Exercise input START
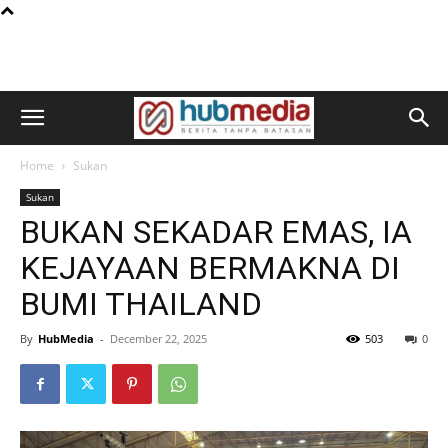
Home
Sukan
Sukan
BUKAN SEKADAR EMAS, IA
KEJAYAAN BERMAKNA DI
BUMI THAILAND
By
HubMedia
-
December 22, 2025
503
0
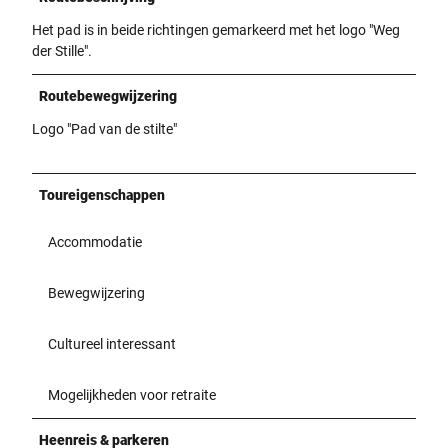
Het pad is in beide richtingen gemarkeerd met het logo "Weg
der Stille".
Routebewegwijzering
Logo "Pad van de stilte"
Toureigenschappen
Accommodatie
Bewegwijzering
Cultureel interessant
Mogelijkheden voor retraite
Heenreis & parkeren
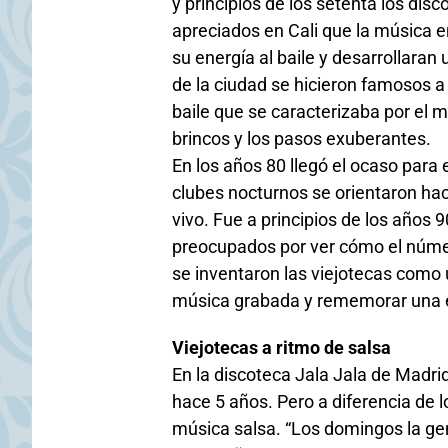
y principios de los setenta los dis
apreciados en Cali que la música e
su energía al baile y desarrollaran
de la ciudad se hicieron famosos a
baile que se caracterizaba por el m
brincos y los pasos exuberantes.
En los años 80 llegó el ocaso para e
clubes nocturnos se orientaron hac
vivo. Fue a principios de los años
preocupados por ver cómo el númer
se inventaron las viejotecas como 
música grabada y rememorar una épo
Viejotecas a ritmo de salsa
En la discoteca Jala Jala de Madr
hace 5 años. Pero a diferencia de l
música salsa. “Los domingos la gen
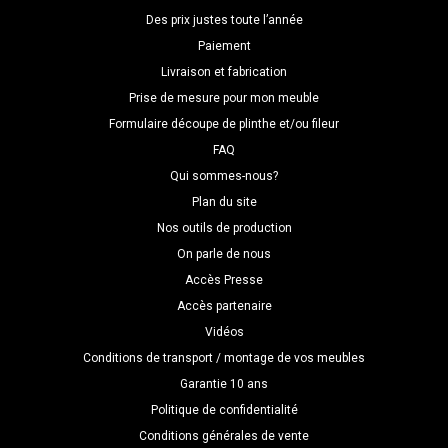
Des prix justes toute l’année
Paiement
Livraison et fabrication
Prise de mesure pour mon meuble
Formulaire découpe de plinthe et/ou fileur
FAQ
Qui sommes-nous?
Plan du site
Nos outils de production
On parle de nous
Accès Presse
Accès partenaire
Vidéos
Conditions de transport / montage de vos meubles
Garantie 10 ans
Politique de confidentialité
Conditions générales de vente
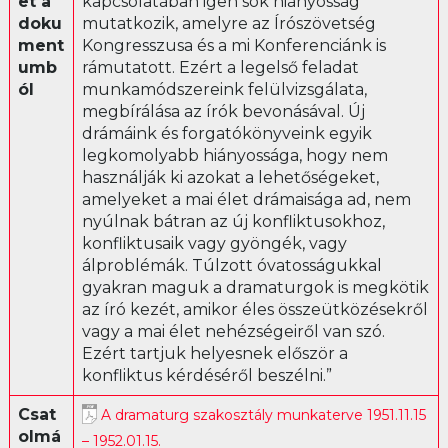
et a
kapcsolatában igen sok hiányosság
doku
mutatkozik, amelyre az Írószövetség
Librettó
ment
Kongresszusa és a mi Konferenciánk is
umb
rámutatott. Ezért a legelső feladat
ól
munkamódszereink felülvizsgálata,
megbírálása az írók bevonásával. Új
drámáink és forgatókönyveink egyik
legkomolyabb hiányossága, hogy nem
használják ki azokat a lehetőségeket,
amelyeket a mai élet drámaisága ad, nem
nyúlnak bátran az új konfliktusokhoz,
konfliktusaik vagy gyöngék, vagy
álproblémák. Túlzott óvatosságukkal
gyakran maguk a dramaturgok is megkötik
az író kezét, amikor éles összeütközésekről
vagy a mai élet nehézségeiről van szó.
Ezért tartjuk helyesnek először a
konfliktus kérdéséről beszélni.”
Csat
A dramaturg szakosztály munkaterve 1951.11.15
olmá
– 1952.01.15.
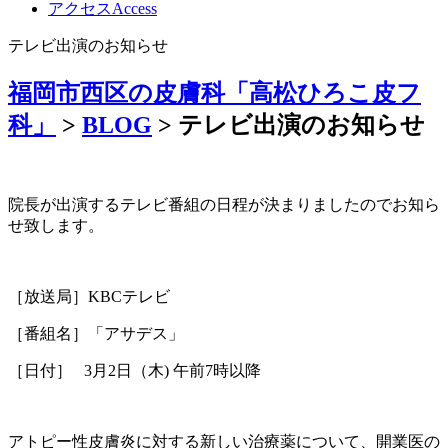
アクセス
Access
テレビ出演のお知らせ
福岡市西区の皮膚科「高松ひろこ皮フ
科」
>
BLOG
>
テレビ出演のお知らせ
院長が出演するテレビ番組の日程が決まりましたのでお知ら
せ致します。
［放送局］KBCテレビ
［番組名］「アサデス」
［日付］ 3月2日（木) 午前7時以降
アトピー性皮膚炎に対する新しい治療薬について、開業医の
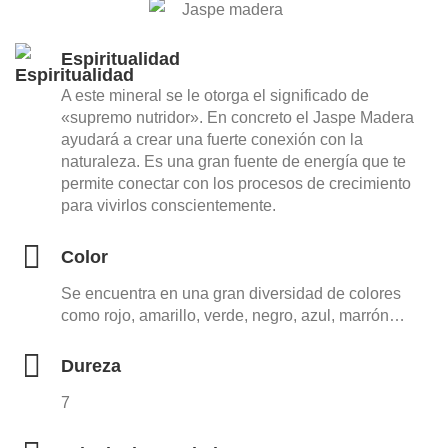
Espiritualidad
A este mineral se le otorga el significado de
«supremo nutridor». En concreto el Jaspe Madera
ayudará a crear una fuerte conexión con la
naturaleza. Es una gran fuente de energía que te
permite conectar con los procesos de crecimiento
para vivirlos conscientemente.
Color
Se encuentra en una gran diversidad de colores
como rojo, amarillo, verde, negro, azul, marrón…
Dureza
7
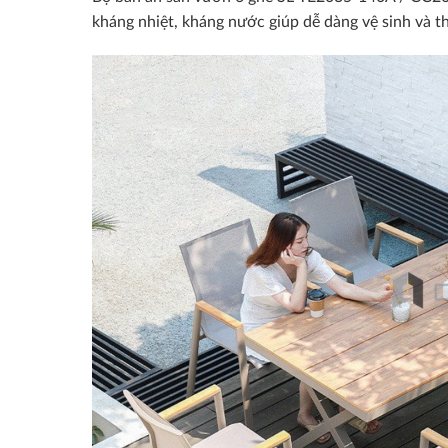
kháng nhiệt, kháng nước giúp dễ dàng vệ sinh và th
Exercise input END
§ Task details:
Look above for the line with "Conditions générales de vente" and the line with "Se encuentra en". Copy them and every line between, exactly, but no pictures.

§ Exercise output:
Conditions générales de vente
et a
kapcsolatában igen sok hiányosság
doku
mutatkozik, amelyre az Írószövetség
Librettó
ment
Kongresszusa és a mi Konferenciánk is
umb
rámutatott. Ezért a legelső feladat
ól
munkamódszereink felülvizsgálata,
megbírálása az írók bevonásával. Új
drámáink és forgatókönyveink egyik
legkomolyabb hiányossága, hogy nem
használják ki azokat a lehetőségeket,
amelyeket a mai élet drámaisága ad, nem
nyúlnak bátran az új konfliktusokhoz,
konfliktusaik vagy gyöngék, vagy
álproblémák. Túlzott óvatosságukkal
gyakran maguk a dramaturgok is megkötik
az író kezét, amikor éles összeütközésekről
vagy a mai élet nehézségeiről van szó.
Ezért tartjuk helyesnek először a
konfliktus kérdéséről beszélni.”
Csat
A dramaturg szakosztály munkaterve 1951.11.15
olmá
– 1952.01.15.
アクセス
Access
テレビ出演のお知らせ
福岡市西区の皮膚科「高松ひろこ皮フ
科」
>
BLOG
>
テレビ出演のお知らせ
院長が出演するテレビ番組の日程が決まりましたのでお知ら
せ致します。
［放送局］KBCテレビ
［番組名］「アサデス」
［日付］ 3月2日（木) 午前7時以降
アトピー性皮膚炎に対する新しい治療薬について、開業医の
Espiritualidad
A este mineral se le otorga el significado de
«supremo nutridor». En concreto el Jaspe Madera
ayudará a crear una fuerte conexión con la
naturaleza. Es una gran fuente de energía que te
permite conectar con los procesos de crecimiento
para vivirlos conscientemente.
Color
Se encuentra en una gran diversidad de colores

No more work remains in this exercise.